TASK DIRECTIONS:
Only the lines below starting at the one that contains "099 33 88 000" and ending at the one that contains "27. April 2024" are to be reproduced, exactly and with both ends kept.
# # #
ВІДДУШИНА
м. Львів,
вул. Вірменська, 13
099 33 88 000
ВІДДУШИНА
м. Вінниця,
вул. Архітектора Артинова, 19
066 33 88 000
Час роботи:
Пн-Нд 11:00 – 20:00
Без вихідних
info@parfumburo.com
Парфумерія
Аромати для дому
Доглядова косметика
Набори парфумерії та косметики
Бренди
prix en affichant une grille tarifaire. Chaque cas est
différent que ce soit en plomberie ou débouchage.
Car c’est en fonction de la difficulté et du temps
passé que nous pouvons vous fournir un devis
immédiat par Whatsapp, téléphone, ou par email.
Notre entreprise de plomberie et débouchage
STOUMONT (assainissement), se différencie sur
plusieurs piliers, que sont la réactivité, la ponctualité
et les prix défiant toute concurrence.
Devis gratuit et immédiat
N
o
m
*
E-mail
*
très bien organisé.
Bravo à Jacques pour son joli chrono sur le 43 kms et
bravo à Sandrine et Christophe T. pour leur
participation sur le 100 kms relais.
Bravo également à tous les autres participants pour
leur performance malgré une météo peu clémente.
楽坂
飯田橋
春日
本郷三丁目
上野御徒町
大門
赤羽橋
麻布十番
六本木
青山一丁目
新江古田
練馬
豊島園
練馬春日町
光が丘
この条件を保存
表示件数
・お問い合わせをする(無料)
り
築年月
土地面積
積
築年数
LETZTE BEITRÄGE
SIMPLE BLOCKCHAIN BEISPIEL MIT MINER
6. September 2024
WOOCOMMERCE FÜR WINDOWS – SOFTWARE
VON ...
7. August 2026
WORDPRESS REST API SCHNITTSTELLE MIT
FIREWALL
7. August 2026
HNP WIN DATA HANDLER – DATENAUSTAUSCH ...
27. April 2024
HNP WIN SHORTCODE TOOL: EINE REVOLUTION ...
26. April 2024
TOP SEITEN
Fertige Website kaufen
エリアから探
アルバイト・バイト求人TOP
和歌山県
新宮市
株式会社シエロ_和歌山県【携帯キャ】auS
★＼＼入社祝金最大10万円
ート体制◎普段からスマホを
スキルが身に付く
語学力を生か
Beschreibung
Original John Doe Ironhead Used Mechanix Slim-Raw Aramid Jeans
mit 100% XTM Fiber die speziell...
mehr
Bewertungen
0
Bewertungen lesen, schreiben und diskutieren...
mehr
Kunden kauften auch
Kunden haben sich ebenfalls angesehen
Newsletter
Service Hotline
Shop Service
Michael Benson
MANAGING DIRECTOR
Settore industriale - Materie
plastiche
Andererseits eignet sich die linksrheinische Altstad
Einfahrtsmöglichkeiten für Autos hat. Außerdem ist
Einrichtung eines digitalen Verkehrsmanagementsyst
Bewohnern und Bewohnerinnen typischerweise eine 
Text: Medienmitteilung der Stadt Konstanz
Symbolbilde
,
# # #
EXERCISE OUTPUT:
099 33 88 000
ВІДДУШИНА
м. Вінниця,
вул. Архітектора Артинова, 19
066 33 88 000
Час роботи:
Пн-Нд 11:00 – 20:00
Без вихідних
info@parfumburo.com
Парфумерія
Аромати для дому
Доглядова косметика
Набори парфумерії та косметики
Бренди
prix en affichant une grille tarifaire. Chaque cas est
différent que ce soit en plomberie ou débouchage.
Car c’est en fonction de la difficulté et du temps
passé que nous pouvons vous fournir un devis
immédiat par Whatsapp, téléphone, ou par email.
Notre entreprise de plomberie et débouchage
STOUMONT (assainissement), se différencie sur
plusieurs piliers, que sont la réactivité, la ponctualité
et les prix défiant toute concurrence.
Devis gratuit et immédiat
N
o
m
*
E-mail
*
très bien organisé.
Bravo à Jacques pour son joli chrono sur le 43 kms et
bravo à Sandrine et Christophe T. pour leur
participation sur le 100 kms relais.
Bravo également à tous les autres participants pour
leur performance malgré une météo peu clémente.
楽坂
飯田橋
春日
本郷三丁目
上野御徒町
大門
赤羽橋
麻布十番
六本木
青山一丁目
新江古田
練馬
豊島園
練馬春日町
光が丘
この条件を保存
表示件数
・お問い合わせをする(無料)
り
築年月
土地面積
積
築年数
LETZTE BEITRÄGE
SIMPLE BLOCKCHAIN BEISPIEL MIT MINER
6. September 2024
WOOCOMMERCE FÜR WINDOWS – SOFTWARE
VON ...
7. August 2026
WORDPRESS REST API SCHNITTSTELLE MIT
FIREWALL
7. August 2026
HNP WIN DATA HANDLER – DATENAUSTAUSCH ...
27. April 2024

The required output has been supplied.